Mikail Sergeevich Gorbačëv

Il Novecento fu definito da Henric J. Hobsbawn “il secolo breve”. Se a questo secolo, pur breve, vorremmo dare un volto, allora quello sarebbe di Mikail Sergeevich Gorbačëv. Non ho dubbi. Fu l’ultimo segretario del PCUS, partito comunista dell’Unione Sovietica, dal 1985 al 1991. Ultimo presidente dell’URSS. Artefice della fine della Guerra Fredda, il suo ruolo fu determinante per la caduta del Muro di Berlino. Poi anche Premio Nobel per la Pace nel 1991. Da allora, una vera icona mondiale. Un gigante del XX secolo.

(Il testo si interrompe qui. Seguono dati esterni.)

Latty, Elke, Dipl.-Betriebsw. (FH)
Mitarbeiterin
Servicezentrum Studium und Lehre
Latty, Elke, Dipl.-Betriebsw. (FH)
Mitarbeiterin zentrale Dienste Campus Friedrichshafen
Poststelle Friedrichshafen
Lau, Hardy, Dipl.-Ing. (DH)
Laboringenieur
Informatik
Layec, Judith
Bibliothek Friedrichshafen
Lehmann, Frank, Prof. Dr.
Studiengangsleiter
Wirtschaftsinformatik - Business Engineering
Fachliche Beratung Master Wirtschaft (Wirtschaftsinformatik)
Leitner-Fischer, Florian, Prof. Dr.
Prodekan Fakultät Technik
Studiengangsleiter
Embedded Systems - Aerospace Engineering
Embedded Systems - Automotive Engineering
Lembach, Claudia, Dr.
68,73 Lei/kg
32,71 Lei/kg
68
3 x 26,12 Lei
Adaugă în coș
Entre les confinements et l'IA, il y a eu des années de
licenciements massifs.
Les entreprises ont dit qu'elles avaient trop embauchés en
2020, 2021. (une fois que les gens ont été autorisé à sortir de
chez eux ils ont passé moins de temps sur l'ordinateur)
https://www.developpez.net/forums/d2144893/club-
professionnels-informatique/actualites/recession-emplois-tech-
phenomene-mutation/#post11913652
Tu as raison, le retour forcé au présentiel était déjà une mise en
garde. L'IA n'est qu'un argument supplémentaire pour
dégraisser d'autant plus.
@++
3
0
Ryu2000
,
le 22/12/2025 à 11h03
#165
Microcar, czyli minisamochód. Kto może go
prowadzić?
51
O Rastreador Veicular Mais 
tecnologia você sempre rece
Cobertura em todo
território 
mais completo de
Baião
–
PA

Il mio incontro con il Presidente Gorbačëv risale a più di un anno fa. In questi mesi la comunicazione è stata lenta e faticosa, ma siamo riusciti ad ultimare un lungo lavoro, per realizzare questa intervista in esclusiva per il lancio di “Real Inside Magazine”. Il Presidente non sta molto bene, spesso è costretto a lunghi soggiorni in ospedale. Il suo volto è irriconoscibile se non fosse per quella macchia rossastra, un po’ sbiadita, che ancora campeggia sulla sua testa, e che fu il suo tratto distintivo facendo la fortuna dei ritrattisti e vignettisti di tutto il mondo. Con il passare degli anni, è aumentato anche il suo peso, il corpo si è deformato. Il diabete lo affligge, ma non ha perso la sua lucidità. La sua capacità di analizzare, argomentare e rispondere è davvero sorprendente. Quando ci incontrammo nella sede della sua fondazione, a Mosca – grazie ai buoni uffici del suo consigliere per la comunicazione, il prof. Vladimr Polyakov – il presidente si mostrò premuroso, disponibile e molto interessato anche all’Italia, paese che insieme al Giappone, ama particolarmente. C’è tempo anche per qualche ricordo: l’abbraccio con Benigni, l’incontro con Sofia Loren, l’ammirazione per Pavarotti e Bocelli, le interviste con Enzo Biagi e Maurizio Costanzo ed, ovviamente, la grande passione per la cucina italiana. Il momento per me sicuramente più emozionante e significativo, è stato quando ho consegnato nelle mani del presidente una Bibbia in russo. 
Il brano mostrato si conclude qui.